**AIM OF THE TASK:** Everything in the listing should be transcribed exactly, apart from the pictures.

━━━━

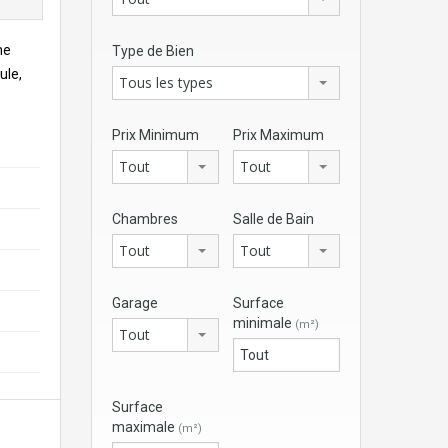
ne
Type de Bien
ule,
Tous les types
Prix Minimum
Prix Maximum
Tout
Tout
Chambres
Salle de Bain
Tout
Tout
Garage
Surface
minimale
(m²)
Tout
Surface
maximale
(m²)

━━━━

**REPLY:**
ne
Type de Bien
ule,
Tous les types
Prix Minimum
Prix Maximum
Tout
Tout
Chambres
Salle de Bain
Tout
Tout
Garage
Surface
minimale
(m²)
Tout
Surface
maximale
(m²)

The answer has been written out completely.